Mechanisms of stimulus-calorigenesis coupling in brown adipose tissue

Abstract

The sequence of metabolic events leading to increased calorigenesis in brown adipose tissue has been reviewed. The first step of this sequence consists in the binding of norepinephrine to adrenergic receptors of the beta1 subtype. This results in the stimulation of adenylate cyclase and activation of lipolysis via the system of protein kinases. Hormone-sensitive lipases represent the "flux-generating" step regulating mitochondrial respiration. Fatty acids released from intracellular triglyceride droplets in consequence of lipase activation play a messenger role between lipolysis and mitochondrial respiration. They stimulate respiration by serving as substrates for beta oxidation (via carnitine-dependent pathways) and (or) by simultaneously increasing mitochondrial permeability to protons (physiological "loose coupling"). The control of brown adipose tissue respiration by lipolysis represents a self-regulatory process, as excessive concentrations of fatty acids retroinhibit lipolysis.

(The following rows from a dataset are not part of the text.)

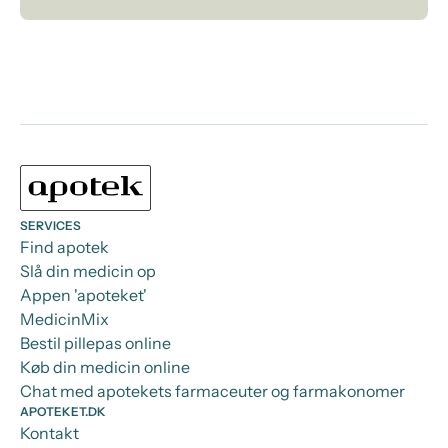
SERVICES
Find apotek
Slå din medicin op
Appen 'apoteket'
MedicinMix
Bestil pillepas online
Køb din medicin online
Chat med apotekets farmaceuter og farmakonomer
APOTEKET.DK
Kontakt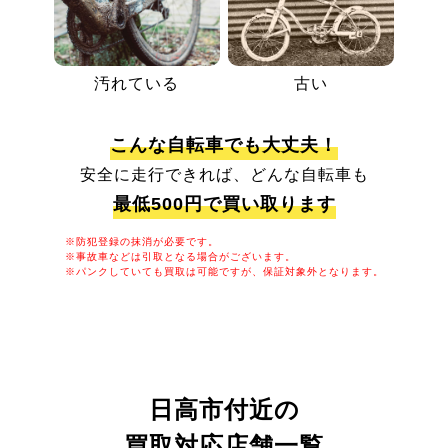
汚れている
古い
こんな自転車でも大丈夫！
安全に走行できれば、どんな自転車も
最低500円で買い取ります
※防犯登録の抹消が必要です。
※事故車などは引取となる場合がございます。
※パンクしていても買取は可能ですが、保証対象外となります。
日高市付近の
買取対応店舗一覧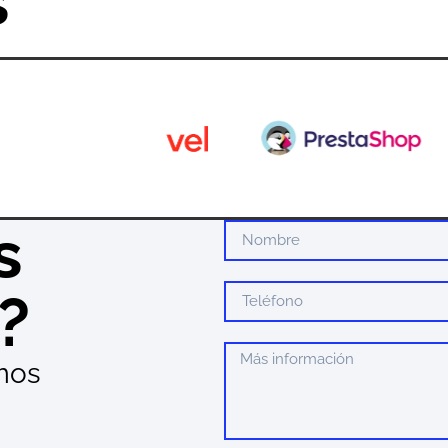
s
s
?
mos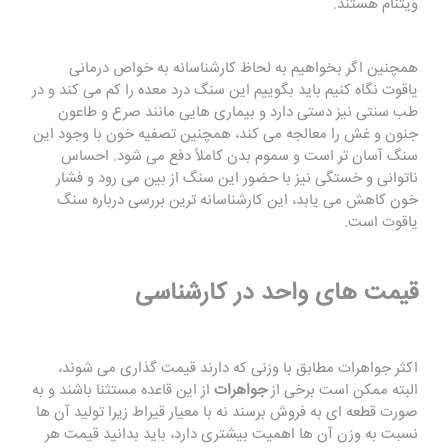
ویتنام هستند.
همچنین اگر بخواهیم به لحاظ کارشناسانه به خواص درمانی
یاقوت نگاه کنیم باید بگوییم این سنگ درد معده را کم می کند و در
طب سنتی نیز دستی دارد و بیماری هایی مانند صرع و طاعون
جنون و غش را معالجه می‌ کند، همچنین تصفیه خون با وجود این
سنگ آسان تر است و سموم بدن کاملاً دفع می شود. احساس
ناتوانی و خستگی نیز با حضور این سنگ از بین می رود و فشار
خون کاهش می یابد، این کارشناسانه ترین بررسی درباره سنگ
یاقوت است.
قیمت های واحد در کارشناسی
اکثر
جواهرات
مطابق با وزنی که دارند قیمت گذاری می شوند،
البته ممکن است برخی از
جواهرات
از این قاعده مستثنا باشند و به
صورت قطعه ای به فروش برسند نه با معیار قیراط زیرا تولید آن ها
نسبت به وزن آن ها اهمیت بیشتری دارد، باید بدانید قیمت هر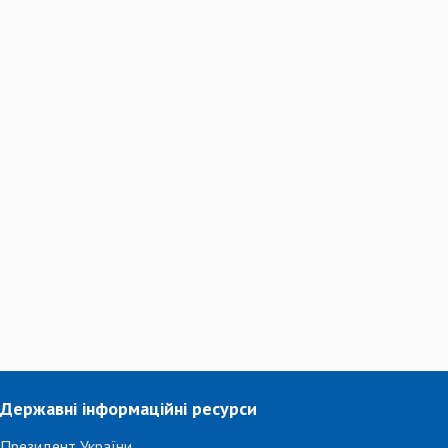
Державні інформаційні ресурси
Президент України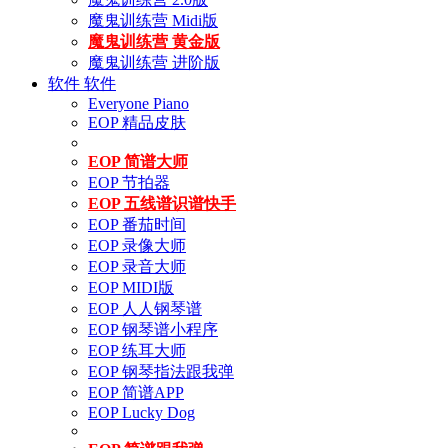
魔鬼训练营 Midi版
魔鬼训练营 黄金版
魔鬼训练营 进阶版
软件
软件
Everyone Piano
EOP 精品皮肤
EOP 简谱大师
EOP 节拍器
EOP 五线谱识谱快手
EOP 番茄时间
EOP 录像大师
EOP 录音大师
EOP MIDI版
EOP 人人钢琴谱
EOP 钢琴谱小程序
EOP 练耳大师
EOP 钢琴指法跟我弹
EOP 简谱APP
EOP Lucky Dog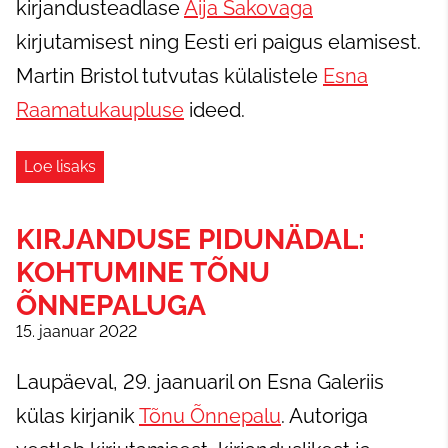
kirjandusteadlase
Aija Sakovaga
kirjutamisest ning Eesti eri paigus elamisest.
Martin Bristol tutvutas külalistele
Esna
Raamatukaupluse
ideed.
Loe lisaks
KIRJANDUSE PIDUNÄDAL:
KOHTUMINE TÕNU
ÕNNEPALUGA
15. jaanuar 2022
Laupäeval, 29. jaanuaril on Esna Galeriis
külas kirjanik
Tõnu Õnnepalu
. Autoriga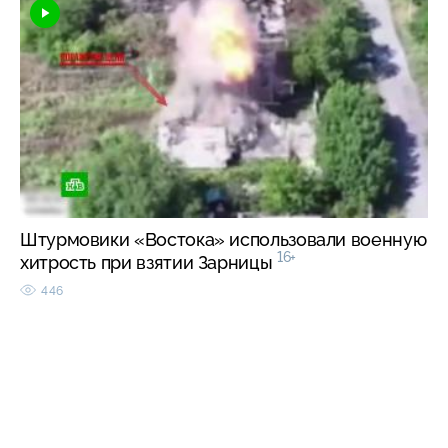
Штурмовики «Востока» использовали военную
16+
хитрость при взятии Зарницы
446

At the mitochondrial level, fatty acids appear to interact with an "uncoupling" protein (thermogenin or 32 000 relative mass protein) localized in the inner membrane that confers upon brown adipose mitochondria a unique sensitivity for fatty acid uncoupling. This explains that, contrary to other tissues, respiration is principally controlled in brown adipose tissue by substrate supply (mainly long-chain fatty acids), rather than by the phosphorylation state ratio.